What the task asks: Only one stretch of the listing below is wanted. Give it again exactly, from the line with "kan tambahan seiring waktu, meningkatkan" through the line with "no impostati solo".

Task input:
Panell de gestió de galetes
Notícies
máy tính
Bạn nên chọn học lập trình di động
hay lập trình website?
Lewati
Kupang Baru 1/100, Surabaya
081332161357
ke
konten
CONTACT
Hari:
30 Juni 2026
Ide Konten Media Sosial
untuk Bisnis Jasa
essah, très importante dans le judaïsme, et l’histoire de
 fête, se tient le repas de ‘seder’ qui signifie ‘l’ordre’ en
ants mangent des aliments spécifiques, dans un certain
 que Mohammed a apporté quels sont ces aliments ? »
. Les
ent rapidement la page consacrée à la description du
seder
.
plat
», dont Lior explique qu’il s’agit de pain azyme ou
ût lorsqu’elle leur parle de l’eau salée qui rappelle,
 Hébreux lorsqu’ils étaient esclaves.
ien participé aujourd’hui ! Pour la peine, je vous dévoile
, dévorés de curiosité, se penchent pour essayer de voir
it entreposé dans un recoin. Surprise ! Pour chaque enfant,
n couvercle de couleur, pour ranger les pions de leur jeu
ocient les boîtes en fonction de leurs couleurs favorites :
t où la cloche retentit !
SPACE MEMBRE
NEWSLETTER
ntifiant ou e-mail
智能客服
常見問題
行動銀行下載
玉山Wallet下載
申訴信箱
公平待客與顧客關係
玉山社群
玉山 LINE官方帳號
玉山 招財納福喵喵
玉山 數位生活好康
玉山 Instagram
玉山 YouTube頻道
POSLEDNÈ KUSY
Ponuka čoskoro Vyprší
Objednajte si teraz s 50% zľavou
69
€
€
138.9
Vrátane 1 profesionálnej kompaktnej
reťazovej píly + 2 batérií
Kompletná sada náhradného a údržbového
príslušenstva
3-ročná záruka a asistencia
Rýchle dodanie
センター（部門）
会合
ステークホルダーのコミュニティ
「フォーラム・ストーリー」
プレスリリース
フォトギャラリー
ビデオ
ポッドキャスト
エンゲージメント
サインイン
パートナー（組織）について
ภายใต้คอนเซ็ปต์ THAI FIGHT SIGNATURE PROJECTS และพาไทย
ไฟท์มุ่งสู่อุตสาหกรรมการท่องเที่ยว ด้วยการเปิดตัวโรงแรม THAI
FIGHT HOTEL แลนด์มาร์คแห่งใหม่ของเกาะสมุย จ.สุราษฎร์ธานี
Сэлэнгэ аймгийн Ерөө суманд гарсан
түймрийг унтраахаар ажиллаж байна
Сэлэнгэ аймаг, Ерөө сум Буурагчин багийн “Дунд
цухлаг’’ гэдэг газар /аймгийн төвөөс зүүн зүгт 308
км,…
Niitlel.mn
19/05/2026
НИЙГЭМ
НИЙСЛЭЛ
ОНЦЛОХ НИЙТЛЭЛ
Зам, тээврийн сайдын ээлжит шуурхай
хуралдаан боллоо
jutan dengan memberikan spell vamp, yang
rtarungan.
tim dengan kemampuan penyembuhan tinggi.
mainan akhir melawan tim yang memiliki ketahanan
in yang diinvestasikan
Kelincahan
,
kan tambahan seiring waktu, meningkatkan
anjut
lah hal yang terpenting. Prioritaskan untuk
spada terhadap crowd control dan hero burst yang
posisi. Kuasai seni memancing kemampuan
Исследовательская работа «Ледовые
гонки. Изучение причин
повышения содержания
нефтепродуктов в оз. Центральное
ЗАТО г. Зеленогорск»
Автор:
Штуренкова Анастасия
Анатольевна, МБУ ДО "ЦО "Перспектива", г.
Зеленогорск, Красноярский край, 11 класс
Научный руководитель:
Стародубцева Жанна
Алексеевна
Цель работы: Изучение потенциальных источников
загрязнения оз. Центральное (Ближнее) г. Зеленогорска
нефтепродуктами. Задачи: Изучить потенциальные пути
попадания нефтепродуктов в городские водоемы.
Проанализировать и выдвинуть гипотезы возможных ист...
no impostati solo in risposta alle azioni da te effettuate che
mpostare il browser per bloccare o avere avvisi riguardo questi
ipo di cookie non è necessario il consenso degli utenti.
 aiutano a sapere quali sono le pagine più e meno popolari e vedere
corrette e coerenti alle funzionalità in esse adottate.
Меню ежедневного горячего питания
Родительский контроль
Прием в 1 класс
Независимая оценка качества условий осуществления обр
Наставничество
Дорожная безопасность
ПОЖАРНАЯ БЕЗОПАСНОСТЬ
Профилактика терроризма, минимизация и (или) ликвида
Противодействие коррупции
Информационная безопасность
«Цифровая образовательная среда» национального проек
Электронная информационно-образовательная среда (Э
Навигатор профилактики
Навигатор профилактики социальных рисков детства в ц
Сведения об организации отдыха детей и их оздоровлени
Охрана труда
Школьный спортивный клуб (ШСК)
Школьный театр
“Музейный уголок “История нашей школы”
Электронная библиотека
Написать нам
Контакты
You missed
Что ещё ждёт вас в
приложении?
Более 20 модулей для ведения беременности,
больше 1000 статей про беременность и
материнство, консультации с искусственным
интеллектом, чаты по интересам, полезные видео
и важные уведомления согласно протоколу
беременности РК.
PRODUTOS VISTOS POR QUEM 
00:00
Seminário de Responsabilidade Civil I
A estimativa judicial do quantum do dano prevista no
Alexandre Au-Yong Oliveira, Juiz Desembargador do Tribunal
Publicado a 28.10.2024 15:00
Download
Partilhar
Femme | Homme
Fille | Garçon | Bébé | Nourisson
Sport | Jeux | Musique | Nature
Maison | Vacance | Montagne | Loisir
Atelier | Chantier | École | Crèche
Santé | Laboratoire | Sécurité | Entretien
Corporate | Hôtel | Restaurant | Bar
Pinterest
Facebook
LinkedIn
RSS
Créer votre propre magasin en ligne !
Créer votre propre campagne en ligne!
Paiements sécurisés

Response area:
kan tambahan seiring waktu, meningkatkan
anjut
lah hal yang terpenting. Prioritaskan untuk
spada terhadap crowd control dan hero burst yang
posisi. Kuasai seni memancing kemampuan
Исследовательская работа «Ледовые
гонки. Изучение причин
повышения содержания
нефтепродуктов в оз. Центральное
ЗАТО г. Зеленогорск»
Автор:
Штуренкова Анастасия
Анатольевна, МБУ ДО "ЦО "Перспектива", г.
Зеленогорск, Красноярский край, 11 класс
Научный руководитель:
Стародубцева Жанна
Алексеевна
Цель работы: Изучение потенциальных источников
загрязнения оз. Центральное (Ближнее) г. Зеленогорска
нефтепродуктами. Задачи: Изучить потенциальные пути
попадания нефтепродуктов в городские водоемы.
Проанализировать и выдвинуть гипотезы возможных ист...
no impostati solo in risposta alle azioni da te effettuate che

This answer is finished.